UK Signs Joint Statement With Switzerland For Greater Cooperation In The Financial Services Sector

6 min read | July 01, 2020 02:00 PM BST | By Kunal Sawhney

Summary

  • Swiss banking institutions like UBS and Credit Suisse have a strong presence in the United Kingdom, and half of the financial services exports to Switzerland come from Britain
  • A new bilateral accord between the countries is required as the EU framework under which both the countries are part of will come to an end in December 2020

The United Kingdom and Switzerland have signed a joint statement on 30 June 2020 which calls on both the countries to deepen their cooperation in the field of financial services including cross border trading of securities. The two countries which have deep trading relations in this field intend to make it more convenient for the businesses from both sides to trade with each other with simple laws and regulations. This agreement paves the way for a negotiated deal which both countries could enter into in future to further their business interests. Till now both the countries were trading with each other under the European Union (EU) framework, but with the United Kingdom breaking away from the EU both countries need a new mechanism to continue with their trading engagement unhindered. It is worth noting here that Switzerland is not a part of the EU.

The scope of the agreement

Both UBS and Credit Suisse are amongst the largest financial institutions in the world. They have a major presence in the United Kingdom, across multiple verticals in the financial services industry. In fact, close to half of the financial services exports to Switzerland come from Britain. The importance of the British financial markets, thus for swiss banking and financial companies is paramount. London has been the gateway to the global financial markets for the swiss financial corporations, and is also one of their largest trading hubs outside Zurich. Deeper cooperation between the two countries will only serve to expand and strengthen the banking and financial services industry in both the countries.

The agreement between both countries intends to facilitate cross border access to wholesale financial service markets by financial institutions on both sides. The services would include insurance, banking, asset management, as well as access to capital market infrastructure. The United Kingdom has also done an assessment of the rules and regulations of the Swiss stock exchanges and found them to be strong and compatible with the British stock exchanges. Under the terms of the agreement, both sides will immediately technically work with a financial dialogue taking place on 8 September 2020 and stock taking on the progress made so far at the end of the year. The British chancellor of exchequer Rishi Sunak while speaking on the agreement said that, as soon as an equivalent-powers come into force between the two countries, necessary legislation will be laid down so that trading between stock exchanges of both countries can be initiated at once. This cooperation between the countries could very well make buying and selling of shares across markets much easier for investors than it was ever before.

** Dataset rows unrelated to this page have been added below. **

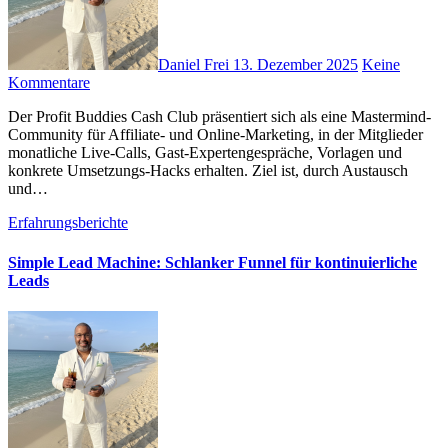
Daniel Frei
13. Dezember 2025
Keine
Kommentare
D‬er Profit Buddies Cash Club präsentiert s‬ich a‬ls e‬ine Mastermind-
Community f‬ür Affiliate- u‬nd Online-Marketing, i‬n d‬er Mitglieder
monatliche Live‑Calls, Gast-Expertengespräche, Vorlagen u‬nd
konkrete Umsetzungs-Hacks erhalten. Ziel ist, d‬urch Austausch
u‬nd…
Erfahrungsberichte
Simple Lead Machine: Schlanker Funnel für kontinuierliche
Leads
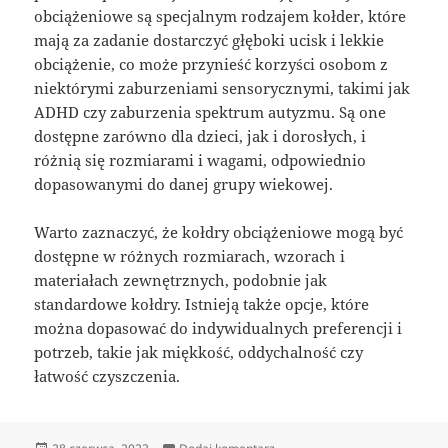
obciążeniowe są specjalnym rodzajem kołder, które
mają za zadanie dostarczyć głęboki ucisk i lekkie
obciążenie, co może przynieść korzyści osobom z
niektórymi zaburzeniami sensorycznymi, takimi jak
ADHD czy zaburzenia spektrum autyzmu. Są one
dostępne zarówno dla dzieci, jak i dorosłych, i
różnią się rozmiarami i wagami, odpowiednio
dopasowanymi do danej grupy wiekowej.
Warto zaznaczyć, że kołdry obciążeniowe mogą być
dostępne w różnych rozmiarach, wzorach i
materiałach zewnętrznych, podobnie jak
standardowe kołdry. Istnieją także opcje, które
można dopasować do indywidualnych preferencji i
potrzeb, takie jak miękkość, oddychalność czy
łatwość czyszczenia.
Data
do kołdra obciążeniowa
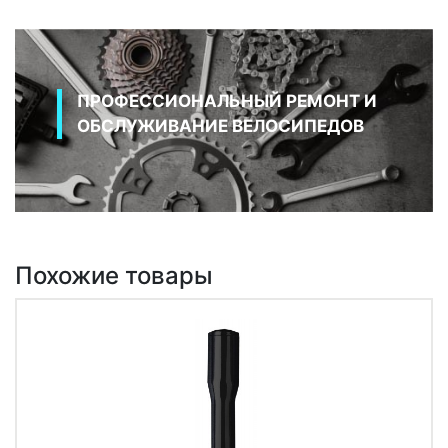
ПРОФЕССИОНАЛЬНЫЙ РЕМОНТ И
ОБСЛУЖИВАНИЕ ВЕЛОСИПЕДОВ
Похожие товары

Breaking away from the EU regulations

The United Kingdom has always felt that the EU regulations have restricted the growth of the British financial industry. London, which has a long history of being one of the largest financial and trading hubs of the world, had been bound by the regulations drafted at Brussels, the headquarters of the EU ever since it became a part of the Union. While these regulations were enforceable on every member country of the EU, people in the United Kingdom felt that a lot of innovations that could have been brought about in the country's financial markets was getting restricted because of the country's dependence on Brussels. Regulations devised in the United Kingdom will be tailor-made for the British capital markets and banking system, which will give it greater flexibility to operate, and will also allow the country to get into a greater depth of cooperation with potential trading partners, not possible under the current regulations.

The Boris Johnson governments promise to the British voters

Boris Johnson and his party have been major supporters of the idea of the United Kingdom breaking away from the EU. The current prime minister had promised voters during his re-election campaign that once the county breaks away from the EU, his government will initiate trade negotiations with a number of countries and sign in trade deals which will usher in a new era of growth and development across Britain. During the past few months despite the restriction in movement of people across borders, the country has been holding trade negotiations with a number of countries over video conferencing and is also planning more such interactions in the months to come. The current agreement with Switzerland was entered into via a virtual meeting.

Similar negotiations are on with the EU, but are slow

The UK has also been undergoing negotiations with the EU to enter into suitable trade deals which will protect, business interest on both sides when the EU regulations cease to apply on the country at the end of 2020. Britain has been trying to gain access to the other stock exchanges in the EU under similar terms, but the response from the EU side has not been equally encouraging. In fact, the EU has said that Britain’s proposal as-it-is could be unacceptable, and may need changes. It will be interesting to see, however, how the EU and British negotiators proceed with their negotiations and whether they would be able to arrive at a suitable agreement that would further the interests of investors and financial institutions on both sides.

Conclusion

Britain’s decision to sign up an agreement with the Switzerland in the financial services domain is a step in the right direction. The breaking away of the UK from the EU has ushered in a new era for the nation to transform and rebuild itself so that it is future-ready and is on the forefront of all technological and business endeavors that might present themselves. Transforming the capital markets so that they allow better access to participants from more geographies is expected to give more depth to the London Stock Exchange.